What follows is a blame game. The developer is made to take these costs on their head as there are many things at stake for the developer. The developer has other projects going on or they have some unsold units in the same project or the next phase; which means they’ll be coerced into maintaining the project as long as the building management doesn’t take over the responsibilities.
This is seen everywhere in residential, commercial and mixed use projects. It has catastrophic effects on the project costs for the developer. And this turns into a pattern as the developer can’t sell the unsold units if the building looks unmaintained and the building doesn’t maintain the building as they know the developer will continue to maintain as long as his stake remains. There have been many instances where projects decline to get everything handed over to them in order to keep the developer on the hook. Recent laws such as Real Estate (Regulation and development) Act, 2016 has favoured the buyers and media misinformation allows some belligerent elements to exploit the developer for their fear of being dis-reputed.

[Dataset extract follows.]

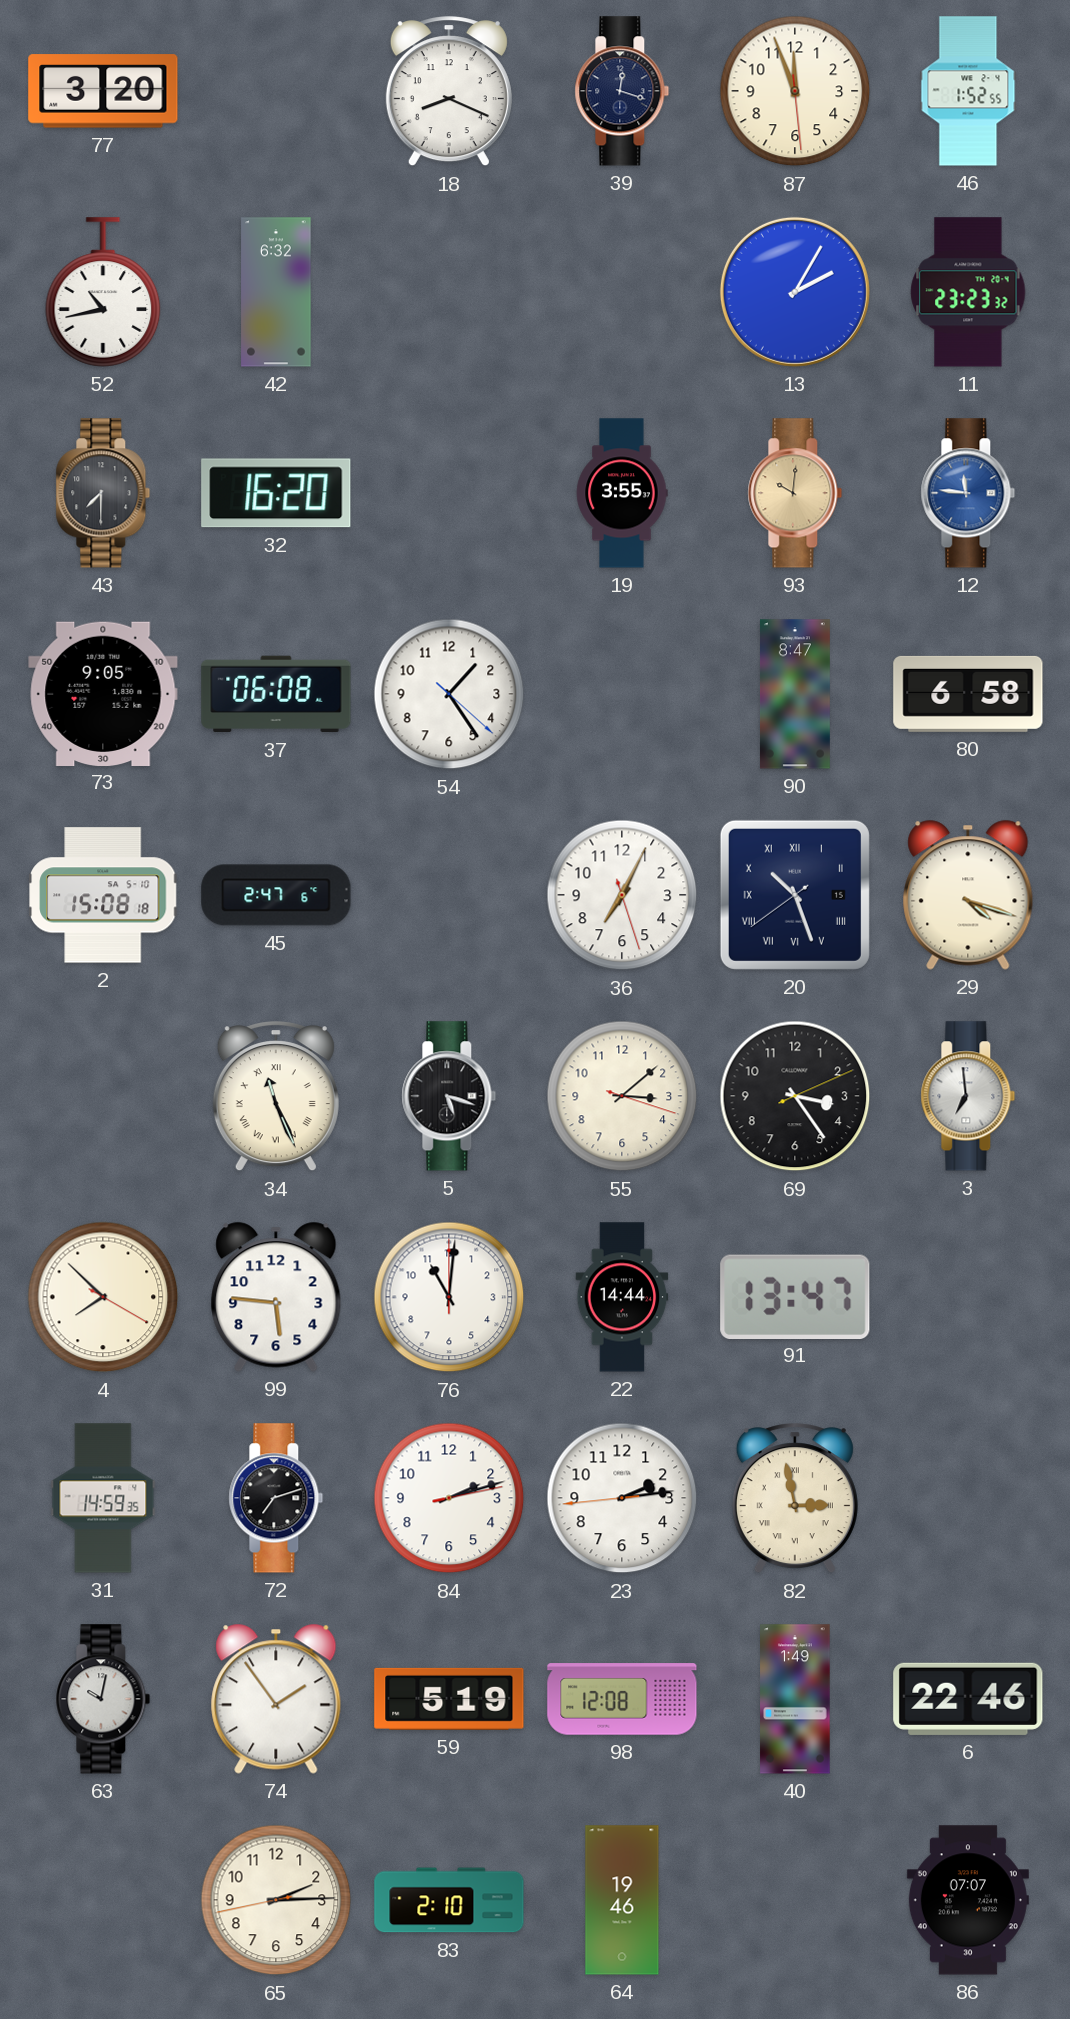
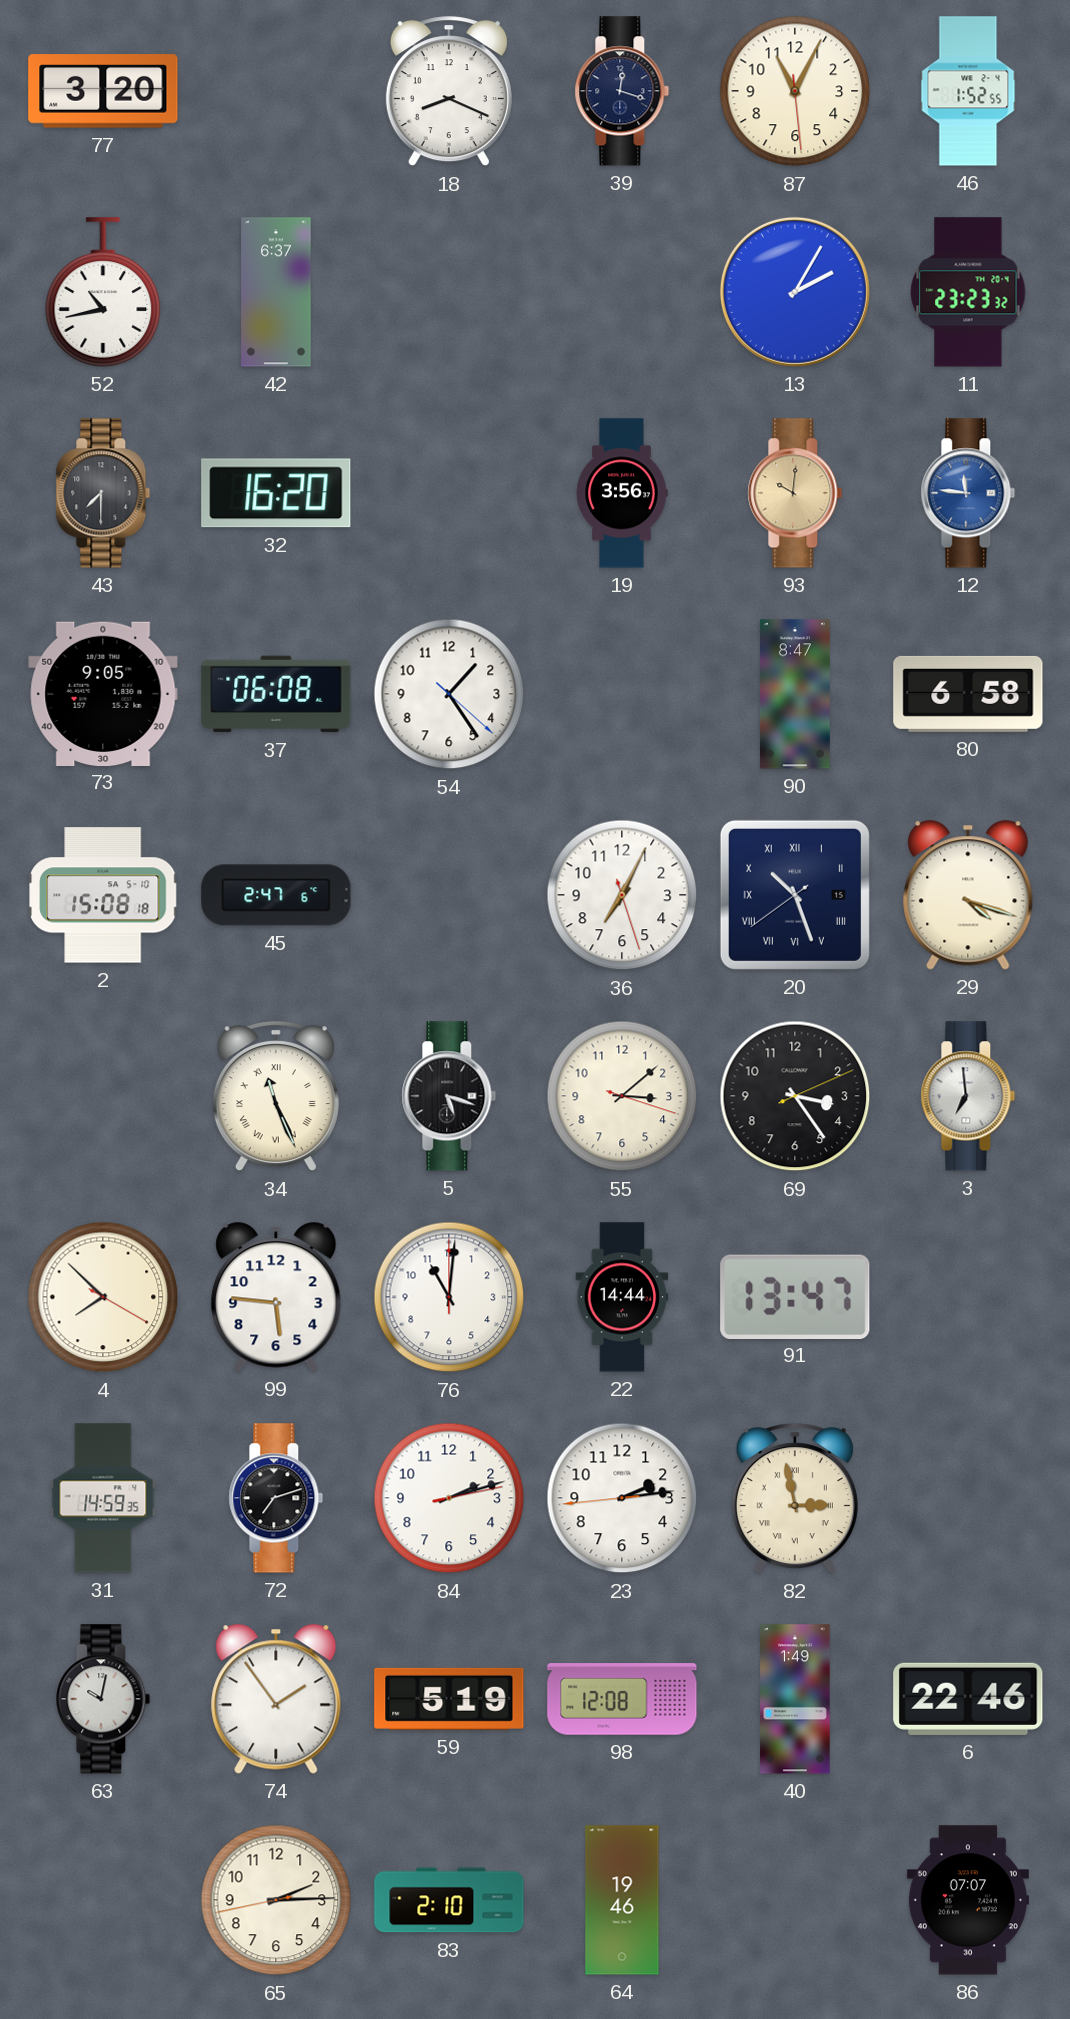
87: 11:56 -> 11:04
42: 6:32 -> 6:37
19: 3:55 -> 3:56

A building’s soul ignored?
Speaking of repute, There has been a trend in the recent years to provide superficial elements in residential projects which ignore time proven engineering techniques of preventing damages to the structure. There are many reputed developers who take precautions to deliver a well engineered project and there is a faction which only attracts the customers by virtue of extravagant features which compromise the long term maintainability of the building. By focussing on the “Makeup” of the building not on the basic services such as a strong, durable structure, good quality brickwork and plaster, waterproofing, plumbing design in the building to make sure it doesn’t suffer damages in future causing leakages, space planning in the units with proper light and ventillation, etc. These essential factors have been reduced to being trivial and external elements such as size of the flooring tiles and branded sanitary/CP fittings, lavishly designed lobbies,and what not are being brought to the forefront.
Reducing Life Cycle costs
While finishing items matter, but the core of the building is much more important. It is paramount now more than ever that we build in a sustainable manner to reduce its energy consumption, provide solutions which will stand the test of time and materials which are highly durable with workmanship which allows for the materials to function as per design.

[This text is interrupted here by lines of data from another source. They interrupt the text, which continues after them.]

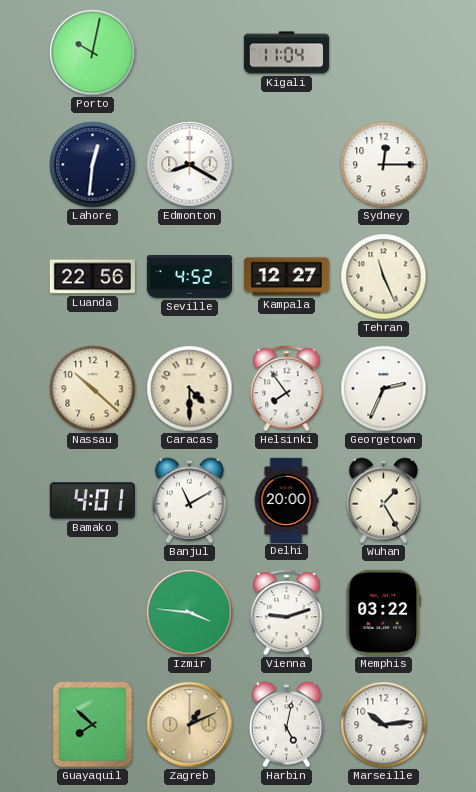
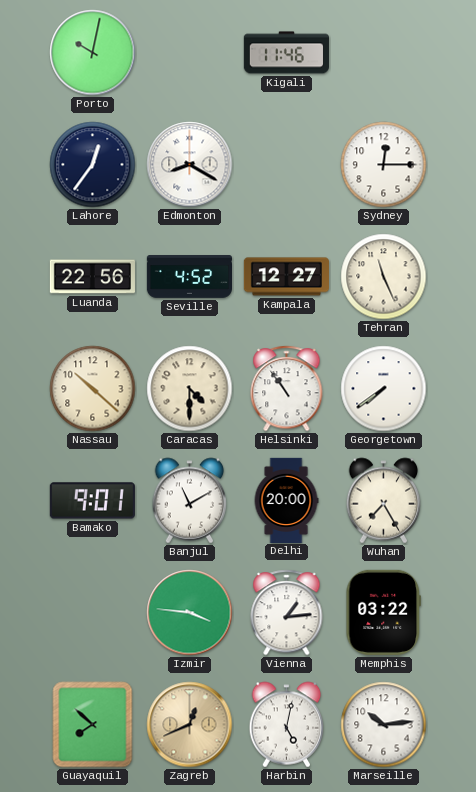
Kigali: 11:04 -> 11:46
Lahore: 12:31 -> 12:36
Helsinki: 7:54 -> 10:54
Georgetown: 2:34 -> 7:39
Bamako: 4:01 -> 9:01
Wuhan: 1:25 -> 7:25
Vienna: 9:12 -> 1:14
Zagreb: 1:11 -> 12:41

Providing a highly marketable trendy solution which may need replacement or frequent maintenance/repair in just a few years after occupants start using it will not only hamper the developer’s reputation; but the occupant will suffer far more due to constant issues. Furthermore, frequent repair harms the structure further repeatedly and irreversibly in some cases. So, in conclusion, we should develop projects with proper planning, services, durability and sustainably to allow the occupants to reduce their life cycle costs.